Extracted data entries
┄┄┄┄┄┄┄┄┄┄
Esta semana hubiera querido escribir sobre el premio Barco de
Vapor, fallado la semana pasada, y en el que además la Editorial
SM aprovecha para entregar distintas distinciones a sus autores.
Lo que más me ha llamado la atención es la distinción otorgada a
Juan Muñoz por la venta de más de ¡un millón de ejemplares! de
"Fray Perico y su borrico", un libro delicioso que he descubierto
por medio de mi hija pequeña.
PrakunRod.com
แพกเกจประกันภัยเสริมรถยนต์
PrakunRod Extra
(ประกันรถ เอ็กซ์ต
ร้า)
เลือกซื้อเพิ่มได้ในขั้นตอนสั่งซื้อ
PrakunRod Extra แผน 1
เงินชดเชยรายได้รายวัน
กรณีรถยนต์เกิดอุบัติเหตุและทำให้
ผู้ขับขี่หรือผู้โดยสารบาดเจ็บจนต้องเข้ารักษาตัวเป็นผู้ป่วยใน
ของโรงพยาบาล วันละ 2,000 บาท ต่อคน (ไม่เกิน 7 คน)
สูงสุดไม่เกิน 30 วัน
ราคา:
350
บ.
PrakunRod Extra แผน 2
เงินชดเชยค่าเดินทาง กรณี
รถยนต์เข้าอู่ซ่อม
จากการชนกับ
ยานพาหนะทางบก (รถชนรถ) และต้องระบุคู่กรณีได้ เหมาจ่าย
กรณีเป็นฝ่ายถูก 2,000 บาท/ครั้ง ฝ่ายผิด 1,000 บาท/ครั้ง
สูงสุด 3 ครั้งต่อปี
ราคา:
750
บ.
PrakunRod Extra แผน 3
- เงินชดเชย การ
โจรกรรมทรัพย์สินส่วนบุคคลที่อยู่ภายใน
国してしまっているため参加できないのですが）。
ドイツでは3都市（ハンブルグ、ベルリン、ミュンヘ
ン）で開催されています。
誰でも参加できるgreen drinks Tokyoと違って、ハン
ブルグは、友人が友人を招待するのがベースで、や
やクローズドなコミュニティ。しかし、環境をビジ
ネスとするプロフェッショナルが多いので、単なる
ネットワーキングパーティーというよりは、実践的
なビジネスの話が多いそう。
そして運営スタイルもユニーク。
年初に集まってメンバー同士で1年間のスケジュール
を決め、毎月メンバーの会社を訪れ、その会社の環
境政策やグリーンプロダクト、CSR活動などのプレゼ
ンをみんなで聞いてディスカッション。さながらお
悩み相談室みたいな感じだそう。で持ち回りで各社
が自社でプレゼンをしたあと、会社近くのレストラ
┄┄┄┄┄┄┄┄┄┄
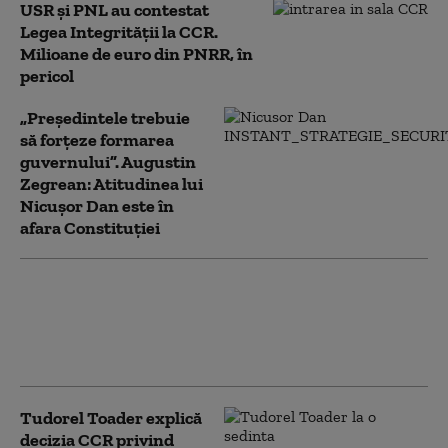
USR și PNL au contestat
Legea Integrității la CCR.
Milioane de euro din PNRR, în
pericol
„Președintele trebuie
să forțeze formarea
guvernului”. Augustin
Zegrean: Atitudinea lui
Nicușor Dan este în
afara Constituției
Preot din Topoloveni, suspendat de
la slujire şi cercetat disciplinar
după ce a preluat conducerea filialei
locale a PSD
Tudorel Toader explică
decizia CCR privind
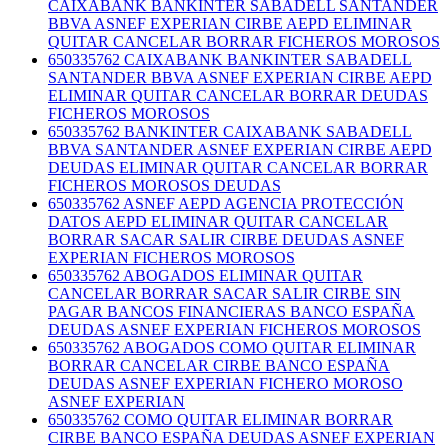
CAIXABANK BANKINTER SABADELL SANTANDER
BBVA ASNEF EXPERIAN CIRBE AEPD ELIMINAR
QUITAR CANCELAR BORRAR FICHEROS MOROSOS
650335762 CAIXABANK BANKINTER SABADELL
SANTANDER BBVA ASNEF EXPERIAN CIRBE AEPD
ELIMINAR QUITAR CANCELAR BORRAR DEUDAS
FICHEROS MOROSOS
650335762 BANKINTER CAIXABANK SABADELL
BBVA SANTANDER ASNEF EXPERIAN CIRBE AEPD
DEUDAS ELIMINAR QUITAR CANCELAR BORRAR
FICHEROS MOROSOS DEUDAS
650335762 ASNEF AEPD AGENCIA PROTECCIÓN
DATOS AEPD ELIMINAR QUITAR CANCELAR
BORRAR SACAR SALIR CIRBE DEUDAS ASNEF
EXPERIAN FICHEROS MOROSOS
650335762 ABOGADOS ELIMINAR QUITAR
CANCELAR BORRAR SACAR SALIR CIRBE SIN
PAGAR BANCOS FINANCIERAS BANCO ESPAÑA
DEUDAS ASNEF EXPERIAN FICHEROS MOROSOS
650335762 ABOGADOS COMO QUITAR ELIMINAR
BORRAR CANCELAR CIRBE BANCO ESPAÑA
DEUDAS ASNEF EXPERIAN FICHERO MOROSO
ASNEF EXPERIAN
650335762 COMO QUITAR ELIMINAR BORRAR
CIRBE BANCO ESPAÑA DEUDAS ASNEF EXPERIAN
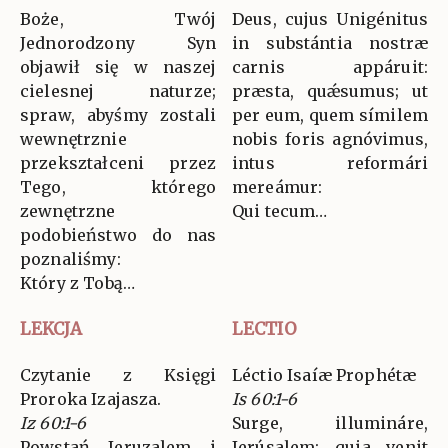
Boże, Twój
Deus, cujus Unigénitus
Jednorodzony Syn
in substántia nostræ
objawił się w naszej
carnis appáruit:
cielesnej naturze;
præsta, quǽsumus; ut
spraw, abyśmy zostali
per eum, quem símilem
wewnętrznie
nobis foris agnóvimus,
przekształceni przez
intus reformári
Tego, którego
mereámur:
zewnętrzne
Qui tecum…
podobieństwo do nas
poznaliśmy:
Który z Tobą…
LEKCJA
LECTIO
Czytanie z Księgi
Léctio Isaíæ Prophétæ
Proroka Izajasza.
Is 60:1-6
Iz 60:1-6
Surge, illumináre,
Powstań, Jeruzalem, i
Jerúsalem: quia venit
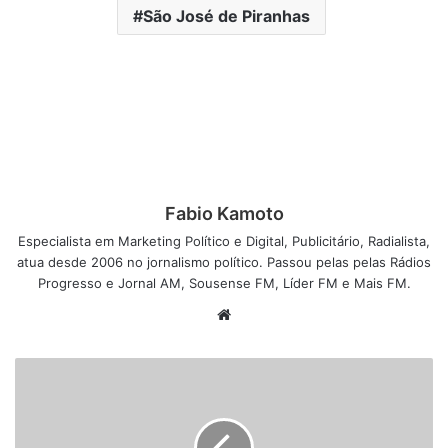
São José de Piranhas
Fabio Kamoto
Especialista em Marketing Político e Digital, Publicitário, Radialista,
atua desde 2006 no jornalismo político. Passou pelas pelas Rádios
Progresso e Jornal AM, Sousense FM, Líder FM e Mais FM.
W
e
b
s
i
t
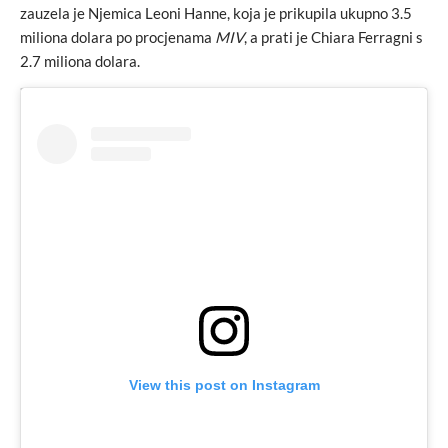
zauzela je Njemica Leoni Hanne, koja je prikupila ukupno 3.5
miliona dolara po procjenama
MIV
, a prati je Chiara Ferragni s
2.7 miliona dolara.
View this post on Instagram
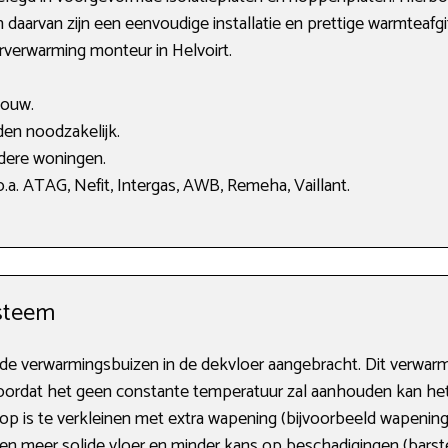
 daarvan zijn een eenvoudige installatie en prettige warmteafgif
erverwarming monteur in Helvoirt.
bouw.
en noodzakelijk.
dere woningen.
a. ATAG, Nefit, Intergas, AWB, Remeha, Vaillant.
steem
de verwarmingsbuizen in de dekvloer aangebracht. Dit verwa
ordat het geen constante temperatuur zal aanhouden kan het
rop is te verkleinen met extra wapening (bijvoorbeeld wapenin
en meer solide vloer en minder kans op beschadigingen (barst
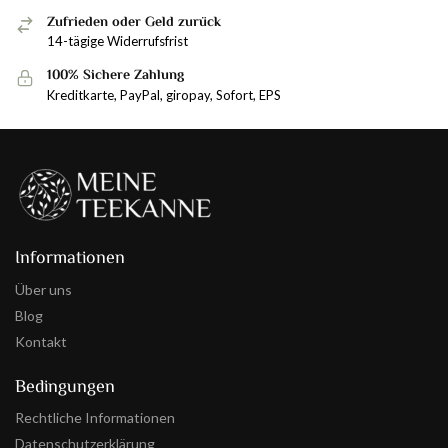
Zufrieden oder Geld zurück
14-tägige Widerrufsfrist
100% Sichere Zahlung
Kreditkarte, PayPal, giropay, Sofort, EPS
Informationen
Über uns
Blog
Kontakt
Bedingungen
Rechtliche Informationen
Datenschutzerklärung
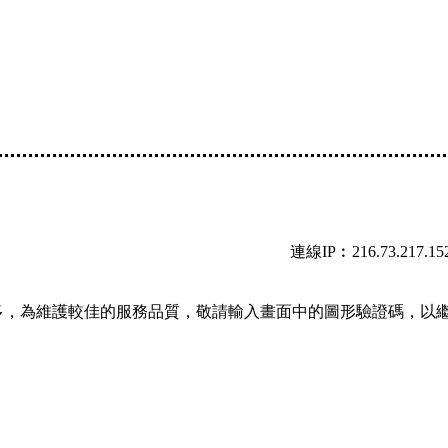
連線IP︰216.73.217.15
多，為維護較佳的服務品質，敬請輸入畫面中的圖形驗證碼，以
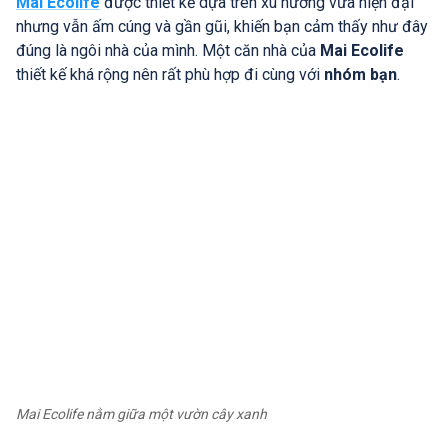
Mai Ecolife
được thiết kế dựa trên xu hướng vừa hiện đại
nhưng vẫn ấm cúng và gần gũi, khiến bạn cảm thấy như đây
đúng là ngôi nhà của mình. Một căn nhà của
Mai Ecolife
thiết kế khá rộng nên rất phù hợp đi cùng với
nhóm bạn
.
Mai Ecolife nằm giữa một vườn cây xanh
┄┄┄┄┄┄┄┄┄┄
◆ EXERCISE ◆
Filter the records above down to the lines containing "SALIR".

◆ OUTPUT OF THE TASK ◆
BORRAR SACAR SALIR CIRBE DEUDAS ASNEF
CANCELAR BORRAR SACAR SALIR CIRBE SIN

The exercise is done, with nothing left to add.